In the San Francisco Bay Area, 66 percent of the new mortgages were of this type.

Why this difference in times and places? Because housing prices were skyrocketing in some places and times, so that people of modest incomes had to go out on a limb to buy a house, if they expected to buy a house at all.

But why were housing prices going up so fast, in the first place? A number of studies of communities across the United States and in countries overseas turned up the same conclusion: Government restrictions on building.

While many other factors can be involved -- rising incomes, population growth, construction costs -- a scrutiny of the times and places where housing prices doubled, tripled, or quadrupled within a decade shows that restrictions on building have been the key.

Attractive and heady phrases like "open space," "smart growth" and the like have accompanied land use restrictions that made the cost of land rise in many places to the point where it greatly exceeded the cost of the homes built on the land.

...

The most affordable homes in the country are in the Houston area. they are also some of the most attractive. a Houston resident can have four or five times the space of a New York residence for the same or less money and he can also have a yard if he wants it. The big difference is that Houston has virtually no government restrictions on building.

Developers can put deed restrictions to make a community homogeneous, and these can be enforced by the courts, but the developer does not have to get the approval of a zoning board.

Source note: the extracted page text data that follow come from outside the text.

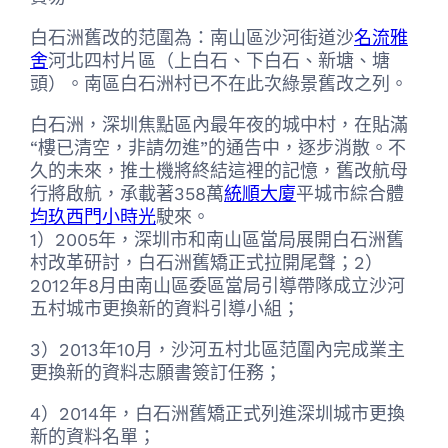
白石洲舊改的范圍為：南山區沙河街道沙
名流雅
舍
河北四村片區（上白石、下白石、新塘、塘
頭）。南區白石洲村已不在此次綠景舊改之列。
白石洲，深圳焦點區內最年夜的城中村，在貼滿
“樓已清空，非請勿進”的通告中，逐步消散。不
久的未來，推土機將終結這裡的記憶，舊改航母
行將啟航，承載著358萬
統順大廈
平城市綜合體
均玖西門小時光
駛來。
1）2005年，深圳市和南山區當局展開白石洲舊
村改革研討，白石洲舊矯正式拉開尾聲；2）
2012年8月由南山區委區當局引導帶隊成立沙河
五村城市更換新的資料引導小組；
3）2013年10月，沙河五村北區范圍內完成業主
更換新的資料志願書簽訂任務；
4）2014年，白石洲舊矯正式列進深圳城市更換
新的資料名單；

He does not need a zoning board to tell him how to market the neighborhoods he is building. If the people in that neighborhood want to sell out to a developer who wants to change the area to multifamily high rise development they can do so.

The Greenway Plaza area inside the loop in Houston is one such area where residents were given a tender offer above the current market price for their homes and a huge high rise office complex was built without using Keto like condemnations and without the expense of going through the zoning process. The home owners and the developers both benefited from the lack of regulatory costs.

People who move to Houston from areas where housing restrictions have pushed up prices are amazed at what they can buy and the attractive selection offered. It has been no secret what the market can accomplish if you are willing to trust it.